Dopo aver raccolto la pila infinita di asciugamani che Benito aveva distrattamente buttato per terra, Alisa si accinse a rifargli il letto. Ma mentre sbatteva i cuscini, le mani indugiarono lievemente. Sollevò la stoffa pesante e fredda, portandosela al viso e inspirando il profumo di Benito, ricostruendo ogni dettaglio di quella mattina. Non la paura e nemmeno l'umiliazione, ma solo ciò che aveva provato a stare vicino a un uomo così attraente, che la stringeva, il respiro contro le sue gote, la sua pelle nuda che l'aveva obbligata a chiudere gli occhi e quella strana morsa che le aveva attanagliato lo stomaco quando lui le si era avvicinato.
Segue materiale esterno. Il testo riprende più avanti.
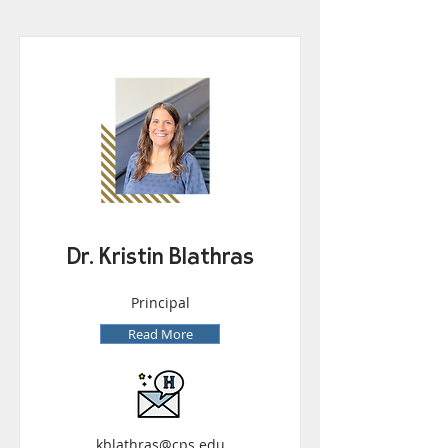
Dr. Kristin Blathras
Principal
Read More
kblathras@cps.edu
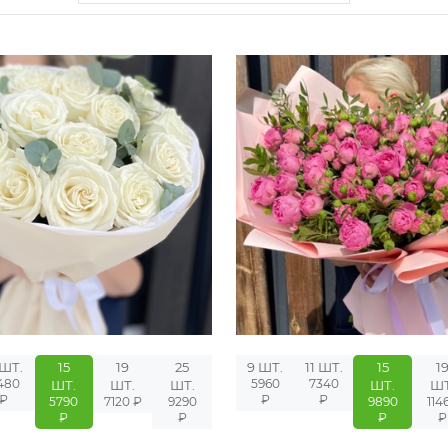
 ШТ.
15
19
25
9 ШТ.
11 ШТ.
15
1
480
5960
7340
ШТ.
ШТ.
ШТ.
ШТ.
ШТ
₽
₽
₽
5790
7120 ₽
9290
9890
114
₽
₽
₽
₽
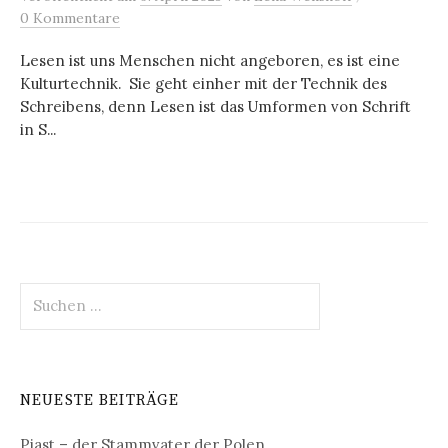
0 Kommentare
Lesen ist uns Menschen nicht angeboren, es ist eine
Kulturtechnik. Sie geht einher mit der Technik des
Schreibens, denn Lesen ist das Umformen von Schrift
in S...
Suchen
nach:
NEUESTE BEITRÄGE
Piast – der Stammvater der Polen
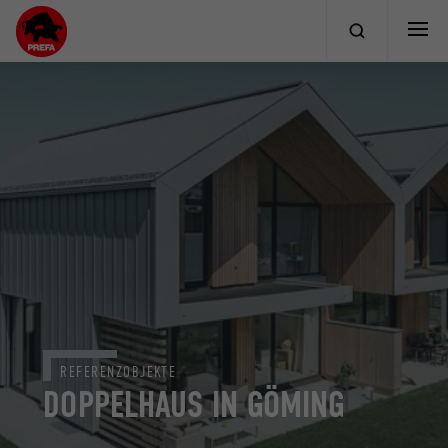
REFERENZOBJEKTE
DOPPELHAUS IN GÖMING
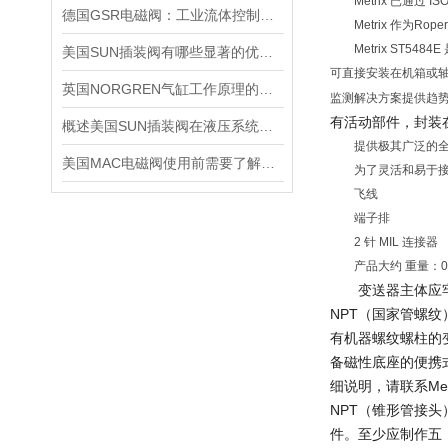
Metrix 已通过 
德国GSR电磁阀：工业流体控制的精密仪器
Metrix 作为Rope
Metrix ST54
美国SUN插装阀有哪些显著的优势？
可直接安装在机箱或轴承
英国NORGREN气缸工作原理的主要体现
监测解决方案提供趋势
有活动部件，封装
概述美国SUN插装阀在液压系统中的应用
提供极其广泛的全量程
美国MAC电磁阀使用前需要了解的5大特点
为了灵活和易于接
飞线
端子排
2 针 MIL 连接器
产品大约 重量：0.
变送器主体应牢固
NPT（国家管螺
有机器螺纹螺柱的
备磁性底座的便携
细说明，请联系Met
NPT（锥形管接
件。至少应制作五（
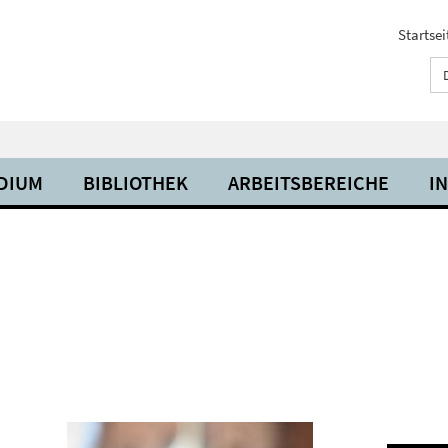
Startsei
UDIUM
BIBLIOTHEK
ARBEITSBEREICHE
I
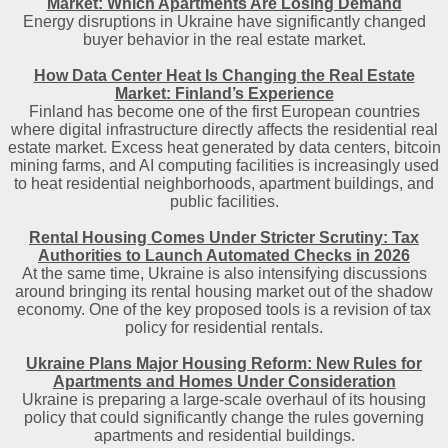
Market: Which Apartments Are Losing Demand
Energy disruptions in Ukraine have significantly changed
buyer behavior in the real estate market.
How Data Center Heat Is Changing the Real Estate
Market: Finland’s Experience
Finland has become one of the first European countries
where digital infrastructure directly affects the residential real
estate market. Excess heat generated by data centers, bitcoin
mining farms, and AI computing facilities is increasingly used
to heat residential neighborhoods, apartment buildings, and
public facilities.
Rental Housing Comes Under Stricter Scrutiny: Tax
Authorities to Launch Automated Checks in 2026
At the same time, Ukraine is also intensifying discussions
around bringing its rental housing market out of the shadow
economy. One of the key proposed tools is a revision of tax
policy for residential rentals.
Ukraine Plans Major Housing Reform: New Rules for
Apartments and Homes Under Consideration
Ukraine is preparing a large-scale overhaul of its housing
policy that could significantly change the rules governing
apartments and residential buildings.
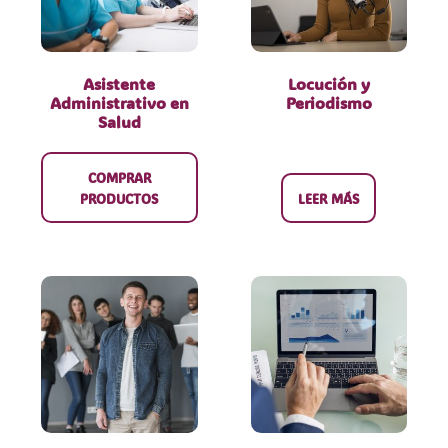
Asistente
Locución y
Administrativo en
Periodismo
Salud
COMPRAR
PRODUCTOS
LEER MÁS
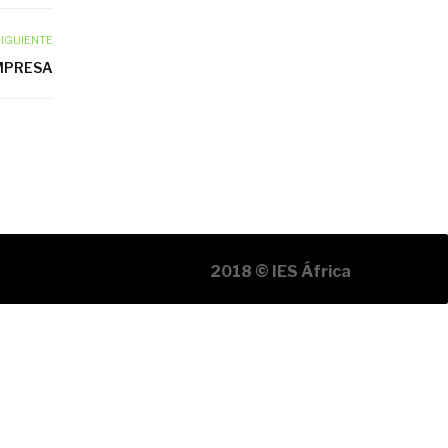
IGUIENTE
MPRESA
2018 © IES África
Immaginandoselo sdraiato in quel letto, mille pensieri imbarazzanti, promiscui, non familiari, emersero nella sua mente già turbata.
Non fare la sciocca! si rimproverò. Non aveva il diritto nemmeno di formulare pensieri di quel genere. Lui era un principe reale. Avrebbe potuto avere, anzi aveva tutte le donne che voleva.
Con un sospiro, Alisa afferrò il cesto corrugando la fronte per la sua inattesa pesantezza, e ritornò nella camera spartana che occupava. Ma quando alzò una maglietta per accingersi a ripararla, spalancò gli occhi attonita. Ogni profumo, ogni crema, ogni trucco che il suo sguardo bramoso aveva abbracciato, adesso era lì. Lì per lei.
Veda di provvedere nel modo migliore.
Le parole arrochite di Benito le risuonarono all'orecchio per tutto il giorno, mentre sbrigava i suoi compiti, pregustando in cuor suo la serata e lo stupore che sarebbe apparso sul suo volto quando fosse ritornato a casa, desiderando di scorgere almeno un lampo di approvazione maschile nei suoi occhi quando avesse visto com'era cambiata.